Read on as we chat with Garry Brown and Brian Wood about all things “Massive.”
So, Garry, you came in with issue #4 of “The Massive.” How is the working relationship between you two so far now that you’ve got quite a few issues in the can?
Garry Brown: I guess it’s more streamlined. Brian doesn’t have to keep telling me to pull out the camera now.
Brian Wood: [Laughter] That’s my thing. That’s really my thing, yeah. It’s not just Garry.
GB: But it helps, though, because now I do it instinctively.
BW: I’ll just give you context on that. That was something I started on “Northlanders.” I wanted a lot of real epic background scenes, these huge landscapes with distance and everything. It was kind of the story vibe I was working with. I’ve since gotten really addicted to that, you know? So I’m telling every artist, pull back. I’m doing it on “Conan” too, I’ll say, “Bigger, bigger, bigger! I want to see a mile of ocean in this panel!” And I feel like that must be a really uncommon thing for a writer to want in a script? Every time it’s like the first time anyone has asked an artist to do that, so I feel really guilty every single time I say further back. I write “waaaayyy back” in the script now. [Laughter]Continued below
GB: It’s good though, because as you’re saying it adds a whole different scope to it, a new look to it, because no one really does it anymore.
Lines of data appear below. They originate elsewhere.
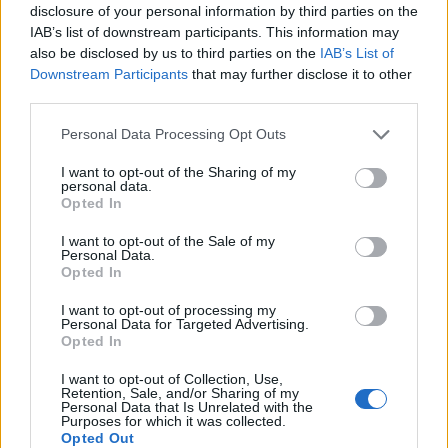
disclosure of your personal information by third parties on the
IAB’s list of downstream participants. This information may
also be disclosed by us to third parties on the
IAB’s List of
Downstream Participants
that may further disclose it to other
Η Λέσβος δεν χρειάζεται να αντιγράψει πρότυπα
third parties.
άλλων περιοχών. Χρειάζεται να αξιοποιήσει τη
Personal Data Processing Opt Outs
δική της ταυτότητα και τα δικά της συγκριτικά
πλεονεκτήματα. Να επενδύσει στην ποιότητα αντί
I want to opt-out of the Sharing of my
personal data.
στην ποσότητα, στη συνεργασία αντί στον
Opted In
κατακερματισμό, στην ανθεκτικότητα αντί στην
I want to opt-out of the Sale of my
εξάρτηση. Να δώσει χώρο σε νέες πρωτοβουλίες, σε
Personal Data.
κοινωνικές επιχειρήσεις, σε παραγωγικά δίκτυα
Opted In
και σε κοινότητες που θέλουν να αναλάβουν
I want to opt-out of processing my
ενεργό ρόλο στη διαμόρφωση του μέλλοντός τους.
Personal Data for Targeted Advertising.
Opted In
Γιατί τελικά το δικαίωμα να μένεις, δεν είναι
απλώς το δικαίωμα να κατοικείς σε έναν τόπο.
I want to opt-out of Collection, Use,
Retention, Sale, and/or Sharing of my
Είναι το δικαίωμα να ονειρεύεσαι, να δημιουργείς
Personal Data that Is Unrelated with the
Purposes for which it was collected.
και να συμμετέχεις ισότιμα στη ζωή του. Είναι το
Opted Out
BW: Yeah, I mean, so much of these stories, and especially “The Massive,” it’s as much about the world as it is the characters, you know? So I just want to show it and have these big wide panels, these big widescreen wide angle lens type shots.
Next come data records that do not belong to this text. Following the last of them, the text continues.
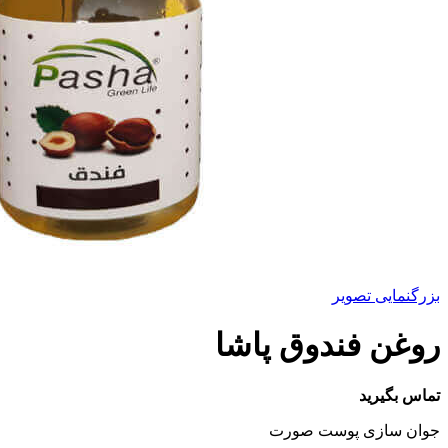
بزرگنمایی تصویر
روغن فندوق پاشا
تماس بگیرید
جوان سازی پوست صورت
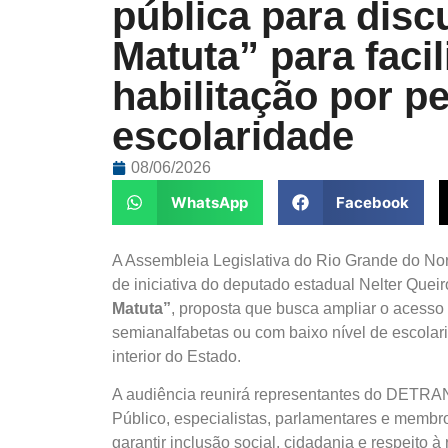
pública para disc
Matuta” para facil
habilitação por p
escolaridade
08/06/2026
WhatsApp
Facebook
A Assembleia Legislativa do Rio Grande do Norte
de iniciativa do deputado estadual Nelter Quei
Matuta”
, proposta que busca ampliar o acesso
semianalfabetas ou com baixo nível de escolar
interior do Estado.
A audiência reunirá representantes do DETRAN/R
Público, especialistas, parlamentares e membro
garantir inclusão social, cidadania e respeito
Beyond the widescreen shots, is there anything that has changed in between issue #4 and now with your process?
BW: Well, I’ll just say, Garry is such a different artist than Kristian is. Radically so. And so, the book changed just out of necessity because of that, and that’s not a bad thing. It’s good. I feel what “The Massive” has become, what Garry has brought to it is a lot more emphasis on the characters. Its become a lot more of a character-driven story, where I feel like Kristian’s strengths were a lot of detail, a lot of tactical stuff. I feel like if he’d have stayed on, we would have had a book that was a bit colder, a bit more about the mechanics of the world than it is about these characters dramas and past lives and stuff like that. All the background stuff, all the flashbacks to everybody’s early lives, that was never planned from the start. That’s something I was inspired to do now that I have Garry as the artist.
GB: Wow, I had no idea.
BW: That’s how it’s supposed to be! The writer is supposed to write to the artist’s strengths, you’re supposed to take that into account.
And Garry, aside from character traits, was there anything about the previous artwork in the book that really informed you when you were coming into the series?
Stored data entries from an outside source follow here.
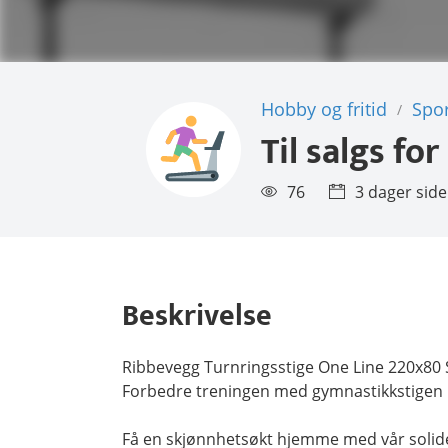
Hobby og fritid
Spor
/
Til salgs for
76
3 dager sid
Beskrivelse
Ribbevegg Turnringsstige One Line 220x80 S
Forbedre treningen med gymnastikkstigen
Få en skjønnhetsøkt hjemme med vår solide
GB: Yeah, like Brian was saying, lots of detail. My stuff isn’t anywhere near as detailed as Kristian’s, but I try and add some detail whenever possible if its needed. I definitely tried to keep that in mind when I was laying out pages, trying to get the big shots. We do the three issue arc on the oil rig, and there’s that big downshot — well, I don’t know how much I can say, but Brian knows what I’m talking about.
One of the aspects that I really like about “the Massive,” and I suppose it’s known but it’s not something really talked about enough (at least not from my perspective), is the amount of research that you guys must have to put in for doing this book. In terms of what materials you’re using, what you’re looking at for inspiration here, what are your chief libraries for research?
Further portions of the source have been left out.